Where a picture appears, leave it out, and transcribe all the lines below exactly.
......
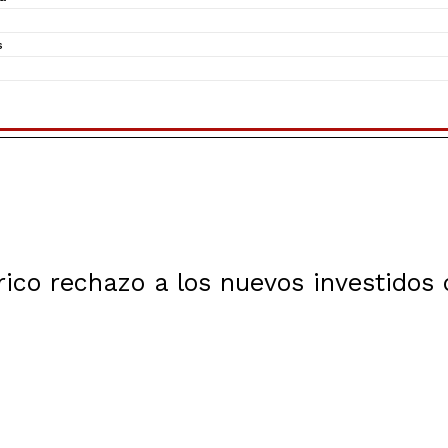
s
rico rechazo a los nuevos investidos 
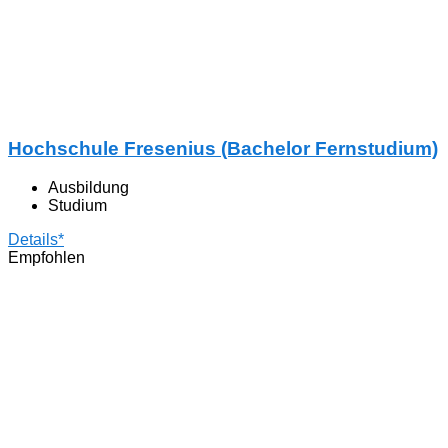
Hochschule Fresenius (Bachelor Fernstudium)
Ausbildung
Studium
Details*
Empfohlen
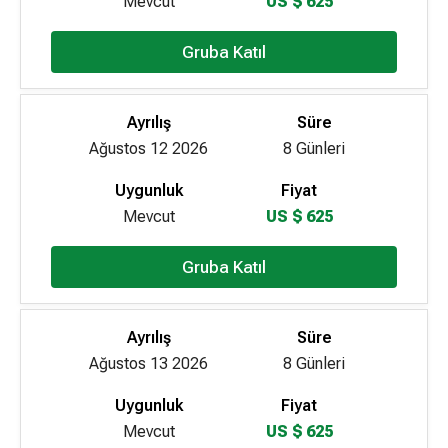
Mevcut
US $ 625
Gruba Katıl
Ayrılış
Süre
Ağustos 12 2026
8 Günleri
Uygunluk
Fiyat
Mevcut
US $ 625
Gruba Katıl
Ayrılış
Süre
Ağustos 13 2026
8 Günleri
Uygunluk
Fiyat
Mevcut
US $ 625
......
### SOLUTION TO THIS TASK
s
rico rechazo a los nuevos investidos 
Hochschule Fresenius (Bachelor Fernstudium)
Ausbildung
Studium
Details*
Empfohlen
Mevcut
US $ 625
Gruba Katıl
Ayrılış
Süre
Ağustos 12 2026
8 Günleri
Uygunluk
Fiyat
Mevcut
US $ 625
Gruba Katıl
Ayrılış
Süre
Ağustos 13 2026
8 Günleri
Uygunluk
Fiyat
Mevcut
US $ 625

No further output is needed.